Quase comprei um anel de luz, mas não tenho paciência para fazer pesquisa de consumo, ir atrás de preço, de melhores marcas, de entender de qual potência preciso, para garantir que esse novo objeto responda a uma porcentagem maior do meu problema atual que é casa escura demais para fazer videoconferência à noite. Receber gente em casa com essa luz era acolhedor, mas nem falemos dessa realidade antiga, se a realidade nova é ficar frustrada com compras online e querer estar minimamente apresentável para as visitas que recebo na minha tela, pelo menos.
Foi um fim de semana de assistir filmes massa, depois de sair daquela loucura de assistir Mad Men diariamente. Troop Zero: filme fofo do caralho, terminei e eu estava encharcada. Tem escoteiras, espaço sideral, David Bowie, fotografia lindíssima, um casting incrível e Viola Davis entregando um cosmos de sentimentos em cada micro-expressão. O outro, The Forty-Year-Old Version, é de uma dramaturga do Harlem, prestes a fazer 40 e com muito ainda a resolver na vida. Está tentando produzir uma peça sobre gentrificação, mas no meio decide que quer mesmo é ser rapper e mandar umas rimas sobre os problemas que enfrenta na sua realidade: dor nas costas e dificuldade para pagar o aluguel. Contando que é um filme de 2 horas todo em preto e branco, nem parece que é envolvente e engraçado, mas é demais.
Entretenimento na tela, trabalho na tela, relações na tela, me sinto até emoldurada. Não posso ver uma superfície emitindo luz que EBA lá vai meu olhar escorrer pra ela. Talvez por isso eu esteja querendo que a casa fique mais iluminada, diminuir esse contraste entre o ambiente das telas e do espaço em torno delas.
Resolvi uma história na qual estou trabalhando quando me enxeri a ouvir conversa alheia. Os meus bloquinhos de Tetris mental todos se alinharam, uma beleza. Sentei e escrevi igual uma desgraçada para registrar as ideias todas. Meu deus, quanto texto é preciso escrever para pavimentar o caminho até uns três ou quatro bons parágrafos. Apresentáveis.
A mente aqueceu de um jeito que não bastasse resolver essa história, invento de escrever no blog e começo a jogar essas palavras em outra tela, digitando pelo teclado do celular, só para variar e sair um pouco do computador. Precisava arrumar ânimo para voltar a pensar com o corpo, e sentir meus músculos tão aquecidos quanto esse fluxo de palavras que a cabeça vai encaixando uma após a outra, ainda que não saiba onde elas vão parar.

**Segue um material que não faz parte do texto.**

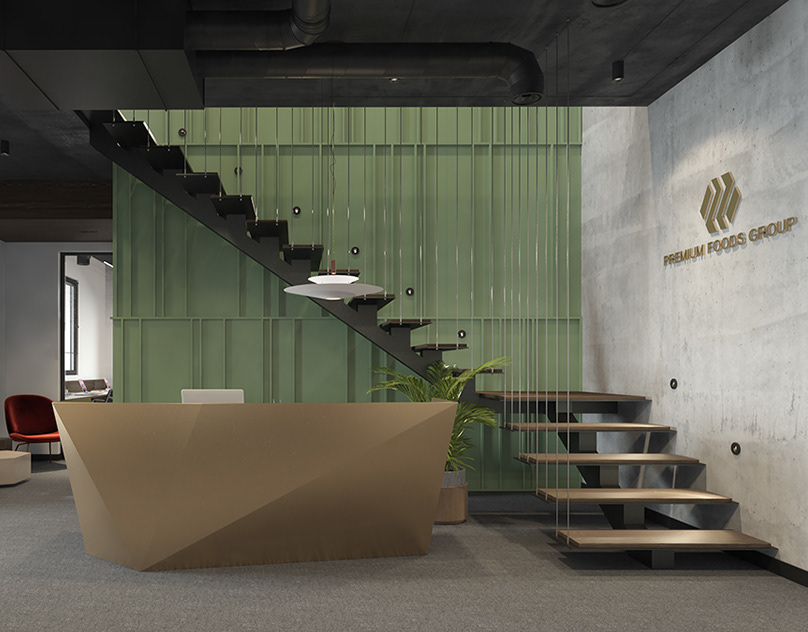 This screenshot has width=808, height=632. Identify the location of floating staircase. (267, 241), (595, 478). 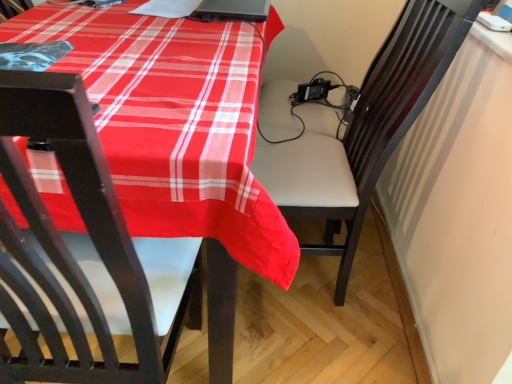 Find the location of `black matte laptop at upper center`. black matte laptop at upper center is located at coordinates (232, 10).

What do you see at coordinates (232, 10) in the screenshot? The height and width of the screenshot is (384, 512). I see `black matte laptop at upper center` at bounding box center [232, 10].

At what (x,y) coordinates should I click in order to perform the action: click on white leather chair at center. Please return your answer as a coordinate pair (x, y). Looking at the image, I should click on (366, 128).

Describe the element at coordinates (366, 128) in the screenshot. Image resolution: width=512 pixels, height=384 pixels. I see `white leather chair at center` at that location.

Where is `black matte laptop at upper center`? This screenshot has width=512, height=384. black matte laptop at upper center is located at coordinates (232, 10).

Can you confirm if black matte laptop at upper center is positioned to the right of white leather chair at center?

No, black matte laptop at upper center is not to the right of white leather chair at center.

Does black matte laptop at upper center lie behind white leather chair at center?

Yes, black matte laptop at upper center is further from the camera.

Is point (225, 20) closer or farther from the camera than point (430, 10)?

Point (225, 20) is positioned farther from the camera compared to point (430, 10).

Looking at this image, from the image's perspective, which object appears higher, black matte laptop at upper center or white leather chair at center?

black matte laptop at upper center.

From a real-world perspective, is black matte laptop at upper center located higher than white leather chair at center?

Correct, in the physical world, black matte laptop at upper center is higher than white leather chair at center.

Considering the sizes of objects black matte laptop at upper center and white leather chair at center in the image provided, who is wider, black matte laptop at upper center or white leather chair at center?

With larger width is white leather chair at center.

Is black matte laptop at upper center taller or shorter than white leather chair at center?

In the image, black matte laptop at upper center appears to be shorter than white leather chair at center.

Between black matte laptop at upper center and white leather chair at center, which one has larger size?

white leather chair at center.

Would you say white leather chair at center is part of black matte laptop at upper center's contents?

No, white leather chair at center is located outside of black matte laptop at upper center.

Are black matte laptop at upper center and white leather chair at center far apart?

That's not correct — black matte laptop at upper center is a little close to white leather chair at center.

Is black matte laptop at upper center positioned with its back to white leather chair at center?

That's not correct — black matte laptop at upper center is not looking away from white leather chair at center.

Identify the location of laptop on the left of white leather chair at center. (232, 10).

Considering the positions of objects white leather chair at center and black matte laptop at upper center in the image provided, who is more to the left, white leather chair at center or black matte laptop at upper center?

Positioned to the left is black matte laptop at upper center.

Which object is closer to the camera taking this photo, white leather chair at center or black matte laptop at upper center?

white leather chair at center is more forward.

Is point (255, 160) positioned after point (240, 1)?

No.

From the image's perspective, relative to black matte laptop at upper center, is white leather chair at center above or below?

From the image's perspective, white leather chair at center appears below black matte laptop at upper center.

From a real-world perspective, is white leather chair at center below black matte laptop at upper center?

Correct, in the physical world, white leather chair at center is lower than black matte laptop at upper center.

Considering the sizes of objects white leather chair at center and black matte laptop at upper center in the image provided, who is wider, white leather chair at center or black matte laptop at upper center?

Wider between the two is white leather chair at center.

Does white leather chair at center have a lesser height compared to black matte laptop at upper center?

No.

Considering the sizes of objects white leather chair at center and black matte laptop at upper center in the image provided, who is smaller, white leather chair at center or black matte laptop at upper center?

Smaller between the two is black matte laptop at upper center.

Do you think white leather chair at center is within black matte laptop at upper center, or outside of it?

white leather chair at center cannot be found inside black matte laptop at upper center.

Is white leather chair at center not near black matte laptop at upper center?

No, there isn't a large distance between white leather chair at center and black matte laptop at upper center.

Looking at this image, is white leather chair at center facing away from black matte laptop at upper center?

No, white leather chair at center is not facing away from black matte laptop at upper center.

How different are the orientations of white leather chair at center and black matte laptop at upper center in degrees?

There is a 86.7-degree angle between the facing directions of white leather chair at center and black matte laptop at upper center.

How far apart are white leather chair at center and black matte laptop at upper center?

white leather chair at center and black matte laptop at upper center are 21.29 inches apart.

The width and height of the screenshot is (512, 384). I want to click on laptop above the white leather chair at center (from a real-world perspective), so click(232, 10).

Identify the location of chair below the black matte laptop at upper center (from the image's perspective). (366, 128).

Locate an element on the screen. laptop that is above the white leather chair at center (from a real-world perspective) is located at coordinates (232, 10). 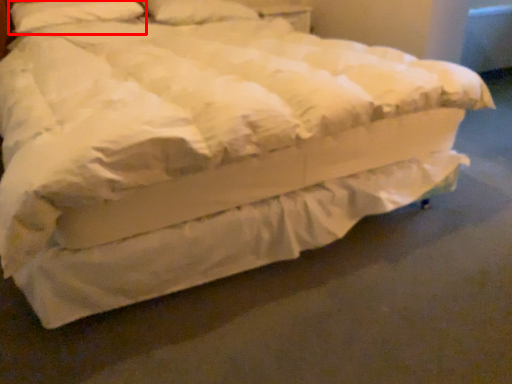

Os vizinhos da frente voltaram a receber visitas, ouço vozes no corredor.
Todo dia tem um cardápio de tretas na internet para pedir por delivery, mas nenhuma me apetece. Acho inacreditável quanto tempo o internauta passa dando atenção para uns completos filhos da puta; todo dia um diferente nos Assuntos do Momento. Todo mundo careca de saber que raiva mobiliza e tem gente lucrando pesado com isso, mas pode ter agressor de mulher em reality show no canal do bispo, que vão dar audiência do mesmo jeito. Não dou conta de consumir histórias de violência contra a mulher como entretenimento, nem nessa forma de entretenimento que o jornalismo se tornou. Mas quem sou eu para julgar? Afinal, aqui estou mais um dia, sob o olhar sanguinário do algoritmo.
Vai ver envelhecer é ir cansando de engajar nas polêmicas, feito hamster fazendo a roda da internet girar, e virar a pessoa que morre de preguiça e só senta na margem esperando passar algum anúncio de ring light num preço bom, porque se tiver pelo menos uma vantagem de habitar essa distopia cibernética onde estuprador tem sempre audiência garantida, é esperar o algoritmo fazer seu trabalho e me indicar um produto que vou poder comprar sem pesquisar ou pensar demais. Tá bom por hoje.